But don't be discouraged, Kirk. You can get a boat in your price range. Don't worry too much about upgrades or repairs at first. You're not heading out for Bermuda just yet. Just sail the hell out of it and fix one thing at a time when you can.

My first boat was 1978 Cal 3-29. I paid $15k for it which was probably $10k too much. It was an old, stanky, musty, spider-infested, broken ol' beater, but I learned a lot on it. I'm sure glad I ran THAT boat into those pilings, mud, etc. than my current boat.


----------



## Leither (Sep 30, 2008)

Kirk

I guess that you have been through the basics of boat purchase and all the things you need to watch out for, so I won't go down that much trodden path, except to point out the eye-watering expense associated with new sails and replacement engines!

In addition to slip costs, there is always a significant maintenance factor with an old boat. Opinions vary on how much should be allowed for this, because it very much depends on how far beyond "essential work" you want to go, and how successful you have been in choosing a boat which is basically in good condition from the get go.

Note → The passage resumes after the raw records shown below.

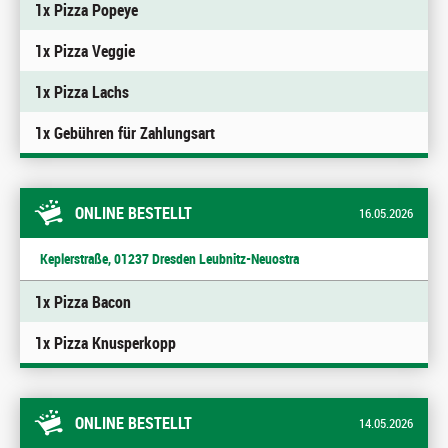
1x Pizza Popeye
1x Pizza Veggie
1x Pizza Lachs
1x Gebühren für Zahlungsart
ONLINE BESTELLT
16.05.2026
Keplerstraße, 01237 Dresden Leubnitz-Neuostra
1x Pizza Bacon
1x Pizza Knusperkopp
ONLINE BESTELLT
14.05.2026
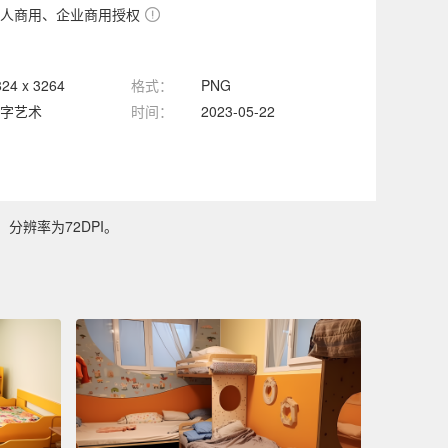
人商用、企业商用授权
824 x 3264
格式：
PNG
字艺术
时间：
2023-05-22
，分辨率为72DPI。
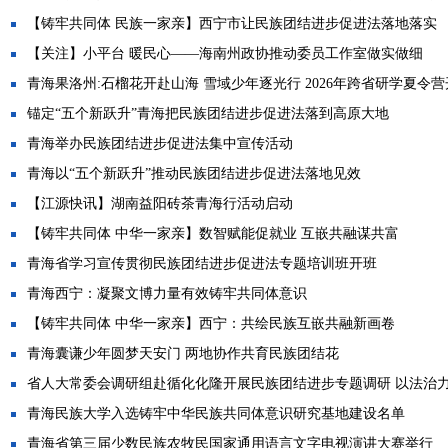
【铸牢共同体 民族一家亲】西宁市让民族团结进步促进法落地落实
【关注】小平台 暖民心——海南州政协推动委员工作室做实做细
青海果洛州:石榴花开赴山海 雪域少年逐光行 2026年跨省研学夏令
锚定“五个新跃升”青海把民族团结进步促进法落到高原大地
青海举办民族团结进步促进法集中宣传活动
青海以“五个新跃升”推动民族团结进步促进法落地见效
【江源快讯】湖南益阳砖茶青海行活动启动
【铸牢共同体 中华一家亲】数智赋能促就业 互嵌共融谋共富
青海省学习宣传贯彻民族团结进步促进法专题培训班开班
青海西宁：凝聚文博力量有效铸牢共同体意识
【铸牢共同体 中华一家亲】西宁：共绘民族互嵌共融新画卷
青海囊谦少年圆梦天安门 两地协作共育民族团结花
省人大常委会调研组赴循化化隆开展民族团结进步专题调研 以法治力量
青海民族大学入选铸牢中华民族共同体意识研究基地建设名单
青海省第三届少数民族农牧民国家通用语言文字电视演讲大赛举行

Sailing on the Chesapeake means that draft is important. I chose a boat (Morgan 30) with a centerboard and haven't regretted it. There are lots of great anchorages where the best mooring location is in 5 feet or less and you don't want to be trying that with 5 or 6 feet of keel hanging down below you!

Good cabin space with plenty of headroom means a high volume hull which may also have minuses in terms of handling. The Morgan is rather narrow and a tad cramped for a 30 footer, but very sea kindly, especially in the steep, sharp seas that characterize the Chesapeake when the wind pipes up.

If you are going to do overnights, you may well become attracted to longer term cruising and then galley arrangements become very important. 

Magazines like "Good Old Boat" regularly review boats in your price range and cover the issues mentioned here amongst others.

Other posts have commented on the issue of requirements for singlehanders. It is a matter of opinion, but tiller steering has some advantages here, especially in terms of simple autohelm arrangements. I would also look for the main controls (halyards, reefing lines and boom vang, for example) leading back to the cockpit.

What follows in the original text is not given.